Apesar das críticas do republicano aos latinos, López Obrador optou pelo pragmatismo para lidar com o imprevisível Trump
O presidente do México, Andrés Manuel López Obrador, visita nesta quarta-feira (8) seu colega americano, Donald Trump, conhecido por sua dura retórica antimexicana, em um ponto crítico da pandemia e no calor da campanha presidencial de novembro nos EUA.
É a primeira viagem de López Obrador ao exterior em 18 meses de governo, na qual ele optou pelo pragmatismo para lidar com o imprevisível Trump. Na campanha eleitoral de 2016, o então candidato americano chamou os mexicanos de “estupradores” e “criminosos” e insistiu na construção de um muro na fronteira.
Segundo AMLO, amanhã, o objetivo será celebrar a entrada em vigor do novo acordo de livre-comércio norte-americano T-MEC (ou USMCA, na sigla em inglês) e agradecer a Trump por facilitar a compra de equipamentos para enfrentar a COVID-19.
Com mais de 30.000 mortos, o México é o segundo país com mais vítimas fatais pela doença na América Latina.
“Não é surpreendente que AMLO faça sua primeira viagem para fora do país, como presidente, à Casa Branca. Sua política para os Estados Unidos sob Trump tem sido (…) evitar qualquer conflito”, e ele conseguiu, disse à AFP o diretor do “think tank” Inter-American Dialogue, Michael Shifter, com sede em Washington.
O presidente mexicano, que embarca hoje e retorna na quinta-feira, concentra no T-MEC suas esperanças de recuperação da economia mexicana, que poderá cair até 8,8% este ano, devido à crise da saúde.
Para além do acordo comercial, que também envolve o Canadá, a visita de López Obrador ocorre a quatro meses da eleição presidencial.
Críticas à visita
Os congressistas democratas hispânicos pediram a Trump que cancele o encontro, alegando que “politiza” a relação bilateral.
Em nota divulgada ontem, porém, a Casa Branca disse que o presidente receberá López Obrador “como parte de sua aliança contínua sobre comércio, saúde e outros assuntos fundamentais para a prosperidade e a segurança da região”.
Diante da insistência dos comentários de que Trump poderá usar a reunião para fins eleitorais, López Obrador alega que não viaja para “fazer política partidária”, mas para uma “reunião de trabalho”.
Ele afirma, porém, que “a política é como andar na corda bamba, é preciso correr riscos”.
Hoje, vivem nos EUA cerca de 12 milhões de pessoas nascidas no México e 26 milhões de segunda, ou terceira, gerações. Em 2019, suas remessas para sua terra natal somaram US$ 36,045 bilhões.
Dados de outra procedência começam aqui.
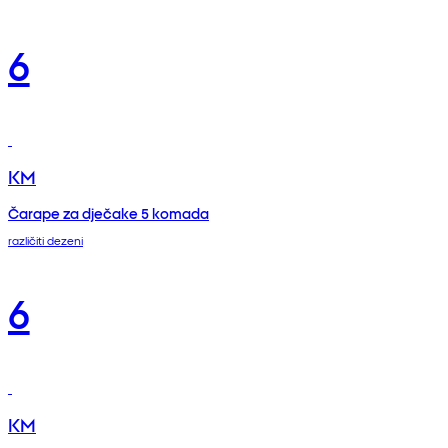
6
KM
Čarape za dječake 5 komada
različiti dezeni
6
KM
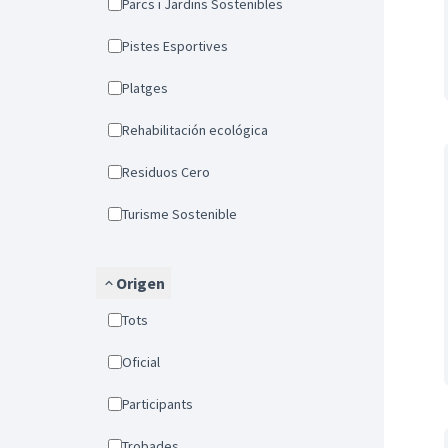
Parcs i Jardins Sostenibles
Pistes Esportives
Platges
Rehabilitación ecológica
Residuos Cero
Turisme Sostenible
Origen
Tots
Oficial
Participants
Trobades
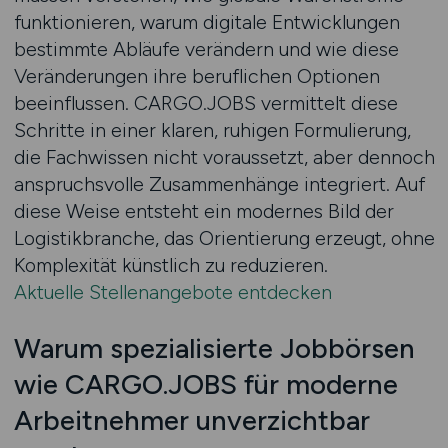
funktionieren, warum digitale Entwicklungen
bestimmte Abläufe verändern und wie diese
Veränderungen ihre beruflichen Optionen
beeinflussen. CARGO.JOBS vermittelt diese
Schritte in einer klaren, ruhigen Formulierung,
die Fachwissen nicht voraussetzt, aber dennoch
anspruchsvolle Zusammenhänge integriert. Auf
diese Weise entsteht ein modernes Bild der
Logistikbranche, das Orientierung erzeugt, ohne
Komplexität künstlich zu reduzieren.
Aktuelle Stellenangebote entdecken
Warum spezialisierte Jobbörsen
wie CARGO.JOBS für moderne
Arbeitnehmer unverzichtbar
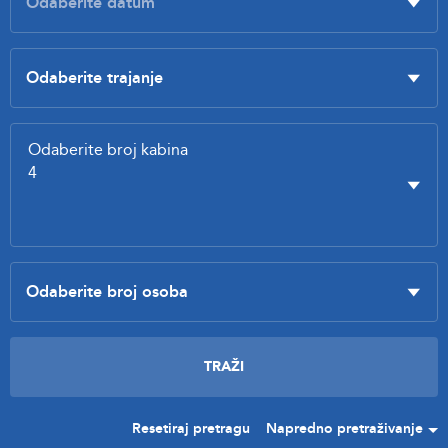
Resetiraj pretragu
Napredno pretraživanje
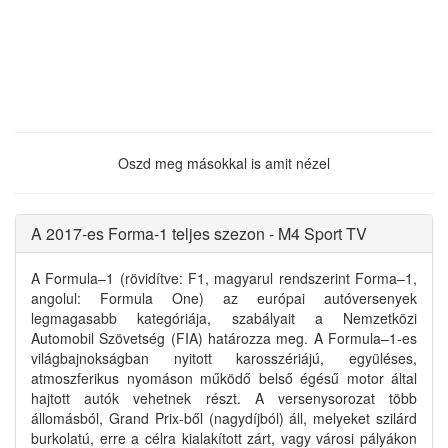
Oszd meg másokkal is amit nézel
A 2017-es Forma-1 teljes szezon - M4 Sport TV
A Formula–1 (rövidítve: F1, magyarul rendszerint Forma–1,
angolul: Formula One) az európai autóversenyek
legmagasabb kategóriája, szabályait a Nemzetközi
Automobil Szövetség (FIA) határozza meg. A Formula–1-es
világbajnokságban nyitott karosszériájú, együléses,
atmoszferikus nyomáson működő belső égésű motor által
hajtott autók vehetnek részt. A versenysorozat több
állomásból, Grand Prix-ből (nagydíjból) áll, melyeket szilárd
burkolatú, erre a célra kialakított zárt, vagy városi pályákon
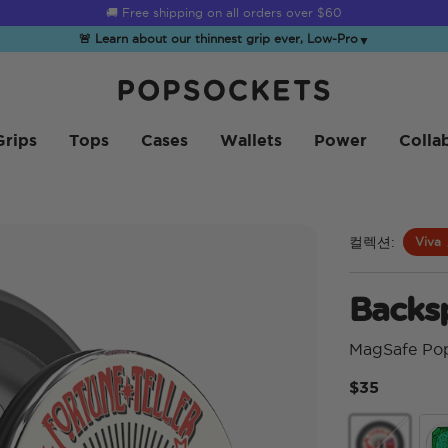
Summer Sendoff Sale
🚚 Free shipping on all orders over
$60
🚨 Learn about our thinnest grip ever, Low-Pro
▼
PopSockets 홈
Grips
Tops
Cases
Wallets
Power
Colla
컬렉션:
Viva
Backs
MagSafe Po
$35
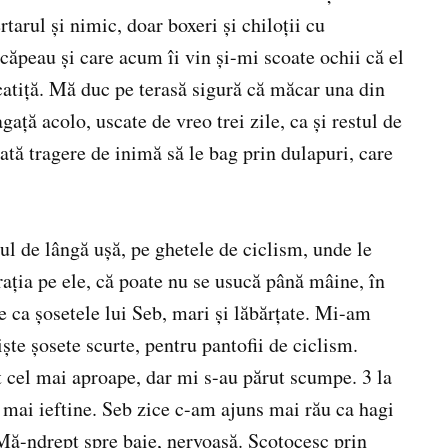
ertarul și nimic, doar boxeri și chiloții cu
căpeau și care acum îi vin și-mi scoate ochii că el
racatiță. Mă duc pe terasă sigură că măcar una din
ață acolo, uscate de vreo trei zile, ca și restul de
ată tragere de inimă să le bag prin dulapuri, care
nul de lângă ușă, pe ghetele de ciclism, unde le
rația pe ele, că poate nu se usucă până mâine, în
e ca șosetele lui Seb, mari și lăbărțate. Mi-am
e șosete scurte, pentru pantofii de ciclism.
cel mai aproape, dar mi s-au părut scumpe. 3 la
t mai ieftine. Seb zice c-am ajuns mai rău ca hagi
 Mă-ndrept spre baie, nervoasă. Scotocesc prin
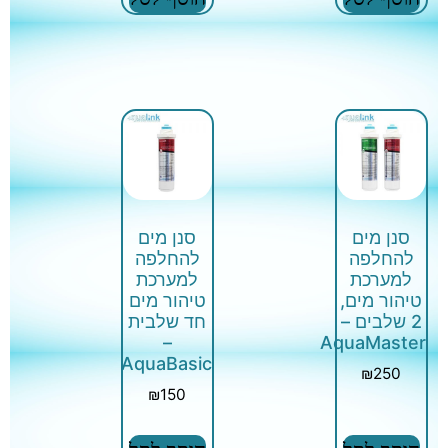
סנן מים
סנן מים
להחלפה
להחלפה
למערכת
למערכת
טיהור מים,
טיהור מים
2 שלבים –
חד שלבית
–
AquaMaster
AquaBasic
₪
250
₪
150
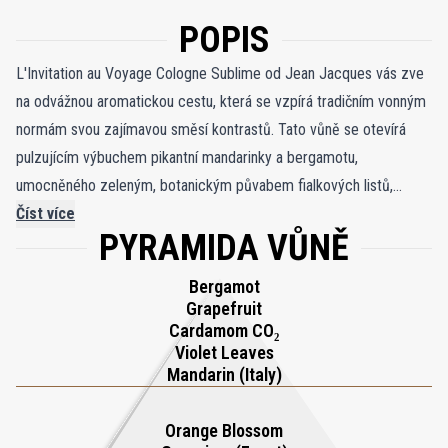
POPIS
L'Invitation au Voyage Cologne Sublime od Jean Jacques vás zve
na odvážnou aromatickou cestu, která se vzpírá tradičním vonným
normám svou zajímavou směsí kontrastů. Tato vůně se otevírá
pulzujícím výbuchem pikantní mandarinky a bergamotu,
umocněného zeleným, botanickým půvabem fialkových listů,
zatímco náznak kardamomu okoření svěžest a vytváří podmanivý
Číst více
PYRAMIDA VŮNĚ
první dojem. Jak se vůně rozvíjí, přechází do teplejších, bohatších
tónů – absolut z pomerančových květů a esence z pelargónie se
Bergamot
spojí a vytvoří svěží květinové srdce, umocněné hřejivým, lehce
Grapefruit
pepřovým půvabem čisté skořice, evokující pocit syrové intenzity
Cardamom CO₂
Violet Leaves
skořice. Elegantní cedr a guajakové dřevo propůjčují hloubku,
Mandarin (Italy)
zatímco pryskyřice labdanum obaluje kompozici měkkým, trvalým
teplem. L'Invitation au Voyage přesahuje typické kolínské vody a
Orange Blossom
nabízí dvouvrstvý zážitek, který harmonicky spojuje svěžest se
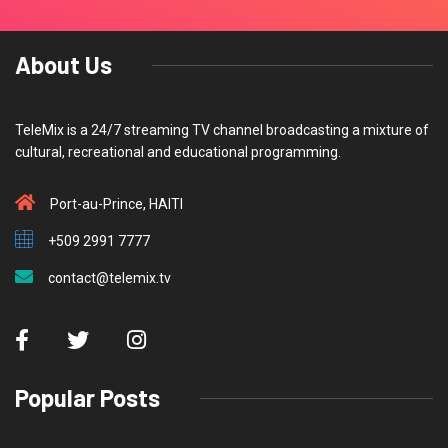
About Us
TeleMix is a 24/7 streaming TV channel broadcasting a mixture of
cultural, recreational and educational programming.
Port-au-Prince, HAITI
+509 2991 7777
contact@telemix.tv
Popular Posts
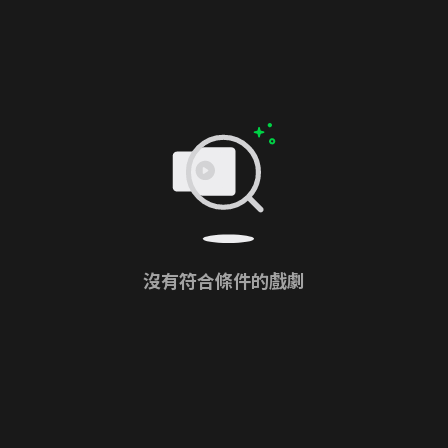
沒有符合條件的戲劇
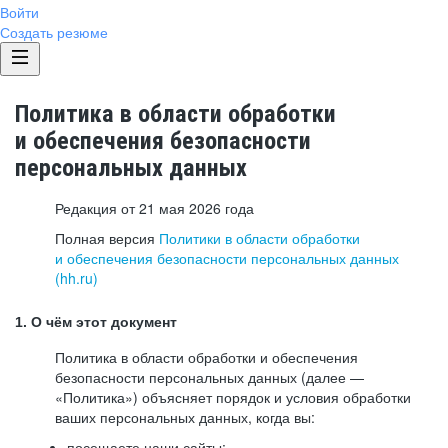
Войти
Создать резюме
Политика в области обработки
и обеспечения безопасности
персональных данных
Редакция от 21 мая 2026 года
Полная версия
Политики в области обработки
и обеспечения безопасности персональных данных
(hh.ru)
1. О чём этот документ
Политика в области обработки и обеспечения
безопасности персональных данных (далее —
«Политика») объясняет порядок и условия обработки
ваших персональных данных, когда вы:
посещаете наши сайты:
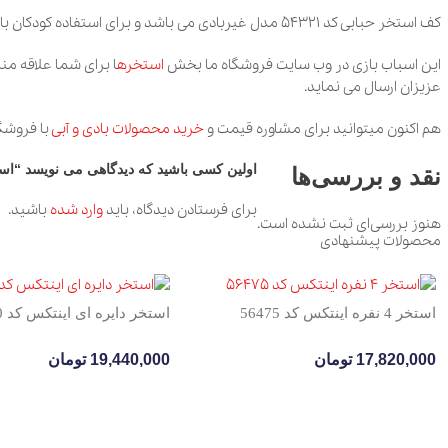
کف استخر حبابی کد 54321 مدل غیربادی می باشد و برای استفاده کودکان بالای 3 سال و خانوادگی طراحی شده است.
این اسباب بازی در وب سایت فروشگاه ما بخش
استخره
ا برای شما علاقه من
عزیزان ارسال می نماید.
هم اکنون میتوانید برای مشاوره قیمت و
خرید محصولات بادی و آبی
با فروشگ
اولین کسی باشید که دیدگاهی می نویسد “استخر ح
نقد و بررسی‌ها
برای فرستادن دیدگاه، باید
وارد شده
باشید.
هنوز بررسی‌ای ثبت نشده است.
محصولات پیشنهادی
استخر 4 نفره اینتکس کد 56475
استخر دایره ای اینتکس کد 57190
17,820,000
تومان
19,440,000
تومان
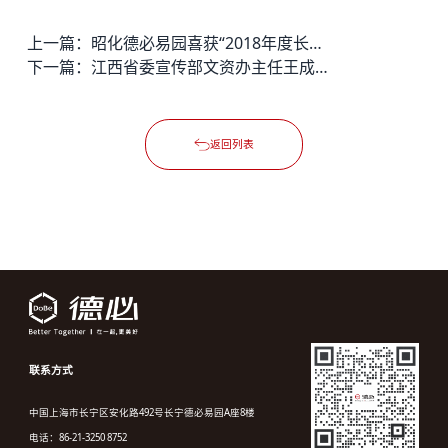
上一篇：
昭化德必易园喜获“2018年度长宁区时尚地标”称号
下一篇：
江西省委宣传部文资办主任王成饶一行来访东溪德必易园
返回列表
联系方式
中国上海市长宁区安化路492号长宁德必易园A座8楼
电话：86-21-3250 8752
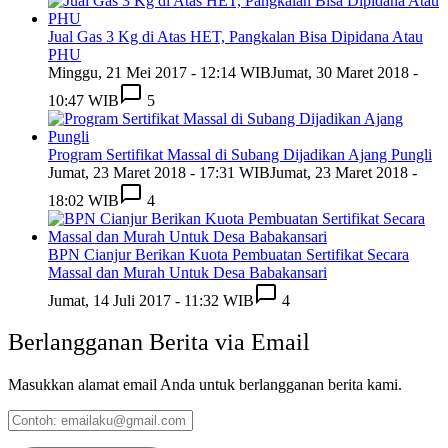
Jual Gas 3 Kg di Atas HET, Pangkalan Bisa Dipidana Atau
PHU
Minggu, 21 Mei 2017 - 12:14 WIB
Jumat, 30 Maret 2018 -
10:47 WIB
5
Program Sertifikat Massal di Subang Dijadikan Ajang Pungli
Jumat, 23 Maret 2018 - 17:31 WIB
Jumat, 23 Maret 2018 -
18:02 WIB
4
BPN Cianjur Berikan Kuota Pembuatan Sertifikat Secara
Massal dan Murah Untuk Desa Babakansari
Jumat, 14 Juli 2017 - 11:32 WIB
4
Berlangganan Berita via Email
Masukkan alamat email Anda untuk berlangganan berita kami.
Contoh:
emailaku@gmail.com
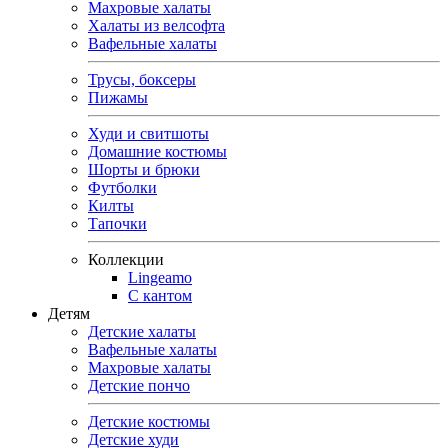
Махровые халаты
Халаты из велсофта
Вафельные халаты
Трусы, боксеры
Пижамы
Худи и свитшоты
Домашние костюмы
Шорты и брюки
Футболки
Килты
Тапочки
Коллекции
Lingeamo
С кантом
Детям
Детские халаты
Вафельные халаты
Махровые халаты
Детские пончо
Детские костюмы
Детские худи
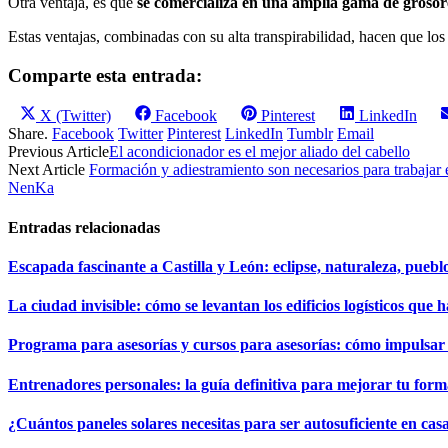
Otra ventaja, es que
se comercializa en una amplia gama de grosore
Estas ventajas, combinadas con su alta transpirabilidad, hacen que lo
Comparte esta entrada:
Compartir
Compartir
Compartir
Compartir
X (Twitter)
Facebook
Pinterest
LinkedIn
en
en
en
en
Share.
Facebook
Twitter
Pinterest
LinkedIn
Tumblr
Email
Previous Article
El acondicionador es el mejor aliado del cabello
Next Article
Formación y adiestramiento son necesarios para trabajar e
NenKa
Entradas relacionadas
Escapada fascinante a Castilla y León: eclipse, naturaleza, puebl
La ciudad invisible: cómo se levantan los edificios logísticos que 
Programa para asesorías y cursos para asesorías: cómo impulsa
Entrenadores personales: la guía definitiva para mejorar tu forma
¿Cuántos paneles solares necesitas para ser autosuficiente en cas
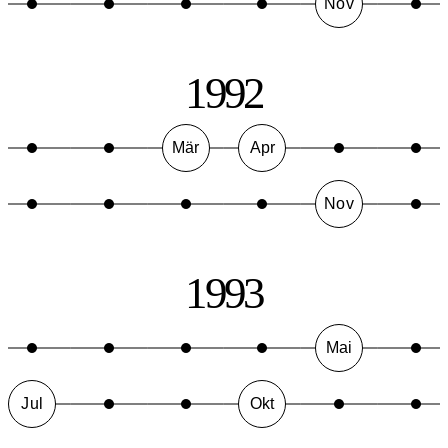
Nov
1992
Mär
Apr
Nov
1993
Mai
Jul
Okt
Superado nas pesquisas de opinião por seu concorrente democrata Joe Biden, o presidente dos EUA lida com os efeitos devastadores da COVID-19, que fez dos Estados Unidos o país com mais mortes (130.000) e infectados (2,8 milhões).
O presidente mexicano descartou uma reunião com Biden, argumentando que “não seria correto (…) falar com candidatos”.
Na opinião do ex-ministro das Relações Exteriores Jorge Castañeda (2000-2003), a visita de López Obrador é “desnecessária”, apresenta “muitos riscos e nenhuma vantagem para o México” – além de não agregar nada ao T-MEC.
Castañeda questiona que o presidente possa acabar dando um impulso eleitoral a Trump, sem sequer poder abordar temas urgentes para o país, como o envio dos Estados Unidos para o México de demandantes de refúgio, enquanto aguardam uma resposta dos órgãos competentes, uma medida imposta por Washington.
Também não está na pauta a crescente deportação de mexicanos que vivem há anos nos Estados Unidos, ou o cancelamento de vistos de trabalho sob o pretexto da crise deflagrada pela pandemia.
Castañeda sustenta que outras questões deveriam estar sobre a mesa, como os danos sofridos pelas comunidades fronteiriças mexicanas pelas restrições de trânsito, devido à COVID-19, assim como o tráfico de drogas e armas que causa milhares de mortes no país latino-americano.
“Mas agora Trump se dedica exclusivamente à sua reeleição, à pandemia e à economia … Não parece um momento muito favorável”, acrescenta.
Para o internacionalista Hernán Gómez, o encontro ajuda Trump a “reforçar sua narrativa de que alcançou sucesso nas promessas de campanha”, ao substituir o NAFTA (na sigla em inglês) pelo T-MEC.